Collected data:

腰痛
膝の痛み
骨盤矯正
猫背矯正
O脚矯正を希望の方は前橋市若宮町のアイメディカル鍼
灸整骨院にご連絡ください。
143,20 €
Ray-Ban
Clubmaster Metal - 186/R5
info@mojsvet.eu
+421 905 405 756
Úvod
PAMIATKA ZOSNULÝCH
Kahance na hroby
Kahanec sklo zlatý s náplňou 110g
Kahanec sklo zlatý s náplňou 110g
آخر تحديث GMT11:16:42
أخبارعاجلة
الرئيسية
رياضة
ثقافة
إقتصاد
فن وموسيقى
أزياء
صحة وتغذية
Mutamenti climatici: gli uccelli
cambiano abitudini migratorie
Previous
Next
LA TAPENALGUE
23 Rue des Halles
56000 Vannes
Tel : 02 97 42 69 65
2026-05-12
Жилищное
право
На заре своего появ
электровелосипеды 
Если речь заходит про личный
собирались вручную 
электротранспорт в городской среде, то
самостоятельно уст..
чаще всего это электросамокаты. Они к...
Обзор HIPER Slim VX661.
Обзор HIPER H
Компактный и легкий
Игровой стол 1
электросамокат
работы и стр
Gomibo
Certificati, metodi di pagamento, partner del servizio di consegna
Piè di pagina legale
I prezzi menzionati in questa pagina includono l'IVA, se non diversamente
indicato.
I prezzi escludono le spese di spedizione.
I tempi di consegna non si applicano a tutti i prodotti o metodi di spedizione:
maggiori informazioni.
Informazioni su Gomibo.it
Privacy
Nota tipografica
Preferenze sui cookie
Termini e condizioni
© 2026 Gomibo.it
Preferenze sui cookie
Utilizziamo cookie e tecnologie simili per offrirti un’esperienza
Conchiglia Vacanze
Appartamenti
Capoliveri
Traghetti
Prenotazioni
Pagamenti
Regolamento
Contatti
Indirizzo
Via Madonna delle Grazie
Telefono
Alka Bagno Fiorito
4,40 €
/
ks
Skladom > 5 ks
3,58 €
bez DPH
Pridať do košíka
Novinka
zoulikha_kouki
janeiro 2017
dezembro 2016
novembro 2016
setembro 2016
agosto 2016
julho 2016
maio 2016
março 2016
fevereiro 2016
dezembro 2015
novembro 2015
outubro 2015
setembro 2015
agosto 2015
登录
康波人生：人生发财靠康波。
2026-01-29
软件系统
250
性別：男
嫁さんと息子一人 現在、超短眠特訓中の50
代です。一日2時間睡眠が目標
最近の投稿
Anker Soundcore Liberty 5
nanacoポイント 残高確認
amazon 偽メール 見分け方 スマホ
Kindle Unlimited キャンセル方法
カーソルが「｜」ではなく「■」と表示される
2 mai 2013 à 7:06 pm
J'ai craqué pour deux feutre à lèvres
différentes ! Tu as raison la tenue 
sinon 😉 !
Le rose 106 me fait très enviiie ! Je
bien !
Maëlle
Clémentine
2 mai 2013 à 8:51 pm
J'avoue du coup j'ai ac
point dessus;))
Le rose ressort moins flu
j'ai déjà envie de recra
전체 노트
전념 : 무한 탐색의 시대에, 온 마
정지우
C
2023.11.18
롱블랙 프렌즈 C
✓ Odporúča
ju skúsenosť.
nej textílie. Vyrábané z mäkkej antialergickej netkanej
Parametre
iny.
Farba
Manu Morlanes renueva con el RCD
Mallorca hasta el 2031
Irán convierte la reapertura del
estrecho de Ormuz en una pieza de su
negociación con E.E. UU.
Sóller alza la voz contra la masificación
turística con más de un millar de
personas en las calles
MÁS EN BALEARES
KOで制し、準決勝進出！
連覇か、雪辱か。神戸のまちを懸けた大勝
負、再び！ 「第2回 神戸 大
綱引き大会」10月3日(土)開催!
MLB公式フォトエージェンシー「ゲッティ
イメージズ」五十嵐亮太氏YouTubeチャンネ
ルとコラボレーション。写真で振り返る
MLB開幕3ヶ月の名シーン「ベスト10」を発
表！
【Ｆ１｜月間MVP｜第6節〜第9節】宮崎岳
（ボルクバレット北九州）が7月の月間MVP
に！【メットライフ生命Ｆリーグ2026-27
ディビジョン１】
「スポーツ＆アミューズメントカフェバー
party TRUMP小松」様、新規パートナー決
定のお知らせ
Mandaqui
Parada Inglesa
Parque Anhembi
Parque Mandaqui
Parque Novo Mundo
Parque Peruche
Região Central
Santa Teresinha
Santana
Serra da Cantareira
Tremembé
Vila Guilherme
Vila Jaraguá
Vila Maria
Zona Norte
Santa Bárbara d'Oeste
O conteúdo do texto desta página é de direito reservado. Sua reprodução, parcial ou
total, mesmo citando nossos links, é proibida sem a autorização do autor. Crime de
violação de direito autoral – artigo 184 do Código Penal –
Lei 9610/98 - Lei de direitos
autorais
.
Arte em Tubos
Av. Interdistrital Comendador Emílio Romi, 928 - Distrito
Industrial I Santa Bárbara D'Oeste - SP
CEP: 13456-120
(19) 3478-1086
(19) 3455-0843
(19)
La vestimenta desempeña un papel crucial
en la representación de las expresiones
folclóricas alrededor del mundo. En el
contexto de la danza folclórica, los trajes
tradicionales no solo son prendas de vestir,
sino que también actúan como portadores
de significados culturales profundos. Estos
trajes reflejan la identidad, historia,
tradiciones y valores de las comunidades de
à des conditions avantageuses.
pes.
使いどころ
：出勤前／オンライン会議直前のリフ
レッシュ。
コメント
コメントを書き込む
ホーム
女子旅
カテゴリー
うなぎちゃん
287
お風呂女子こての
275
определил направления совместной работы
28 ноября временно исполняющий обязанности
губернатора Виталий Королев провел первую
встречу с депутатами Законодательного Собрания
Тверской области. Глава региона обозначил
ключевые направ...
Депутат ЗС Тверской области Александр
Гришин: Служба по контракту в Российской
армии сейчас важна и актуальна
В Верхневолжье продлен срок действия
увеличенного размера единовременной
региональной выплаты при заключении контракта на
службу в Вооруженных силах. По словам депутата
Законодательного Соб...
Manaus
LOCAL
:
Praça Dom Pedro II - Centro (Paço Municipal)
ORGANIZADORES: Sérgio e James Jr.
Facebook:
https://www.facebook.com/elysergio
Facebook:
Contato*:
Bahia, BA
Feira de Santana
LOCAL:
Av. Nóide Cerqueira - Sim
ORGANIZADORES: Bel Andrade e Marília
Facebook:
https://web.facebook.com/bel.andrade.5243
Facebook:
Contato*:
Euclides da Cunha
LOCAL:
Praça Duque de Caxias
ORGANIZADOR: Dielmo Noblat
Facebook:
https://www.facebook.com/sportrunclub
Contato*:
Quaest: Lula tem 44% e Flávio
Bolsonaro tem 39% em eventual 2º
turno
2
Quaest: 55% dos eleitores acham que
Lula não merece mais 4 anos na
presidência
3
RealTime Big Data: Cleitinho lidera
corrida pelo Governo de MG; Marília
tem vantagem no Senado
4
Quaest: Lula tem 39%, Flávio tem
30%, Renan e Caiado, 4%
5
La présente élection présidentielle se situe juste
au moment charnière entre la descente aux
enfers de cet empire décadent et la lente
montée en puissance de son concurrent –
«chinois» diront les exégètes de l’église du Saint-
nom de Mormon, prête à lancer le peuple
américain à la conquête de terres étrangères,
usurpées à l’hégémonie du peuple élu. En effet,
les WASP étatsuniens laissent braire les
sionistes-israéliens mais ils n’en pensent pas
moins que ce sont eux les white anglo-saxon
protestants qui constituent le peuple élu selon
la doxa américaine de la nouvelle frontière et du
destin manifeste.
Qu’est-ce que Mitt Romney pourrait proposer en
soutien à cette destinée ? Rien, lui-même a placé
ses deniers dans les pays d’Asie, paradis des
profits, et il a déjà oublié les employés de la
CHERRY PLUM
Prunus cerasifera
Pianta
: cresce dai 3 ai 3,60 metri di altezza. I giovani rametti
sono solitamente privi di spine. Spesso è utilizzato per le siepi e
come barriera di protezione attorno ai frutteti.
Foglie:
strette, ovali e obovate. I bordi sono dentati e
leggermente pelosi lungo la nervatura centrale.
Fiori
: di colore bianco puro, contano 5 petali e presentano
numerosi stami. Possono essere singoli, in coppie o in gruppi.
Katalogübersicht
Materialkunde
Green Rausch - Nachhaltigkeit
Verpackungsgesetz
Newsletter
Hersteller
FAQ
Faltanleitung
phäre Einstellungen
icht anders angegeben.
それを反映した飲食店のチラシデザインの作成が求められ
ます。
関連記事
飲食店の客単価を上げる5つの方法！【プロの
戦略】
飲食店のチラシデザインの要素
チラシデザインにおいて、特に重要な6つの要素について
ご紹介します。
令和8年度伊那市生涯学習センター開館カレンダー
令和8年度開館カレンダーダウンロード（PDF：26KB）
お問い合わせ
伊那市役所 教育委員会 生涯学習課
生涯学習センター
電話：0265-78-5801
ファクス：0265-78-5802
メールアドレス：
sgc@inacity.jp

=== Task directions ===
If a line holds the string "Bárbara", it counts; please state how many such lines there are in the data, with nothing more.

=== Result of this exercise ===
2